En dehors de la sphère privée, l’espace public est également source de questionnements, entre genre et architecture. De fait, l’aménagement urbain n’est pas pensé pour favoriser le déplacement, la flânerie, les loisirs, ni même la sécurité des femmes. C’est du moins l’avis de certains géographes, comme Yves Raibaud, auteur de La ville faite par et pour les hommes (Éd. Belin, 2015) ou Leslie Kern dans son ouvrage Feminist City: Claiming Space in a Man-made World (Éd. Verso, 2020).

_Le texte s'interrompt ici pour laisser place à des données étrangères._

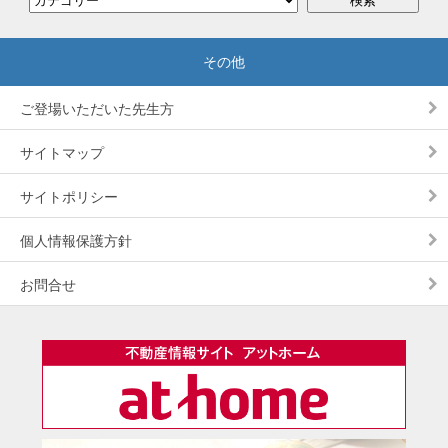
ご登場いただいた先生方
サイトマップ
サイトポリシー
個人情報保護方針
お問合せ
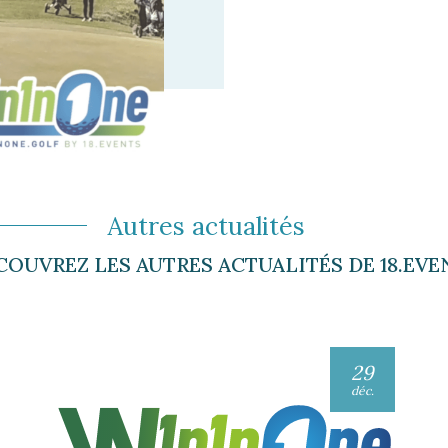
Autres actualités
COUVREZ LES AUTRES ACTUALITÉS DE 18.EVE
29
déc.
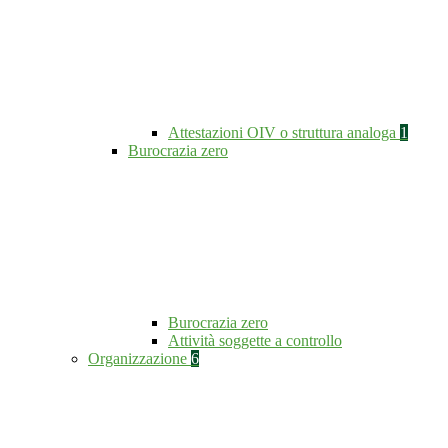
Attestazioni OIV o struttura analoga
1
Burocrazia zero
Burocrazia zero
Attività soggette a controllo
Organizzazione
6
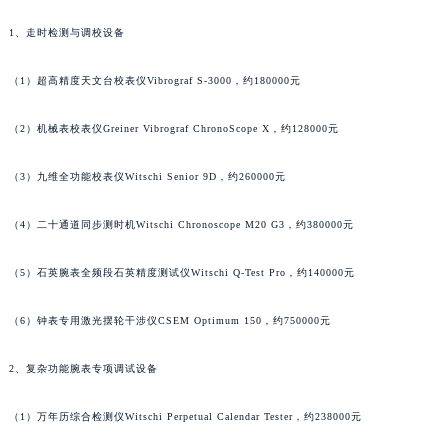
山东省威海市环翠区新威海路89号振华商厦一楼名表维修罗杰杜彼售后服务中心（需提前预约）
1、走时检测与调校设备
山东省潍坊市奎文区东风东街罗杰杜彼售后服务中心（需提前预约）
山东省枣庄市滕州市北辛路与善国路交叉口罗杰杜彼售后服务中心（需提前预约）
（1）超高精度天文台校表仪Vibrograf S-3000，约180000元
山东省淄博市张店区金晶大道罗杰杜彼售后服务中心（需提前预约）
上海市黄浦区南京东路299号宏伊国际广场写字楼8层806室罗杰杜彼售后服务中心（需提前预约）
（2）机械表校表仪Greiner Vibrograf ChronoScope X，约128000元
上海市徐汇区虹桥路3号港汇中心2座37层3705室罗杰杜彼售后服务中心（需提前预约）
（3）九维全功能校表仪Witschi Senior 9D，约260000元
浙江省杭州市上城区钱江路1366号华润大厦A座5层503-5室罗杰杜彼售后服务中心（需提前预约）
浙江省湖州市吴兴区劳动路罗杰杜彼售后服务中心（需提前预约）
（4）二十通道同步测时机Witschi Chronoscope M20 G3，约380000元
浙江省嘉兴市南湖区广益路705号嘉兴世界贸易中心A座13层1304室罗杰杜彼售后服务中心（需提前预约）
浙江省金华市金东区东市南街777号金华万达广场4号楼22楼2209室罗杰杜彼售后服务中心（需提前预约）
（5）石英腕表全频段石英精度测试仪Witschi Q-Test Pro，约140000元
浙江省丽水市莲都区解放街罗杰杜彼售后服务中心（需提前预约）
浙江省宁波市江北区大闸南路500号来福士广场办公楼20层2009室罗杰杜彼售后服务中心（需提前预约）
（6）钟表专用激光摆轮干涉仪CSEM Optimum 150，约750000元
浙江省衢州市柯城区上街罗杰杜彼售后服务中心（需提前预约）
2、复杂功能腕表专项调试设备
浙江省绍兴市越城区胜利东路379号世茂天际中心写字楼8层805室罗杰杜彼售后服务中心（需提前预约）
浙江省舟山市定海区解放东路罗杰杜彼售后服务中心（需提前预约）
（1）万年历综合检测仪Witschi Perpetual Calendar Tester，约238000元
澳门特别行政区大堂区议事亭前地（新马路）罗杰杜彼售后服务中心（需提前预约）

De la cité-dortoir mal desservie par les transports publics, éloignée de tout centre de loisirs, qui relègue les femmes au travail domestique, aux éclairages publics insuffisants, en passant par le trottoir trop étroit pour y mener une poussette ou une chaise roulante; les espaces de socialisation dédiés au défoulement des garçons, sans compter ces détails urbanistiques apparemment sans histoire (qui ne s’est jamais trouvé mal à l’aise en gravissant des escaliers transparents vêtue d’une jupe courte?). Ces éléments, exacerbés par le harcèlement de rue, répètent aux femmes qu’elles ne sont pas prioritaires dans l’espace public. Pour remédier partiellement à cette inégalité, la ville de Lausanne a annoncé cette semaine l’objectif de féminiser ses noms de rue d’ici 2026: actuellement, seuls 6% célèbrent des femmes. Une action qui permet une prise de conscience collective, afin d’avancer vers une meilleure inclusivité des genres dans l’espace public.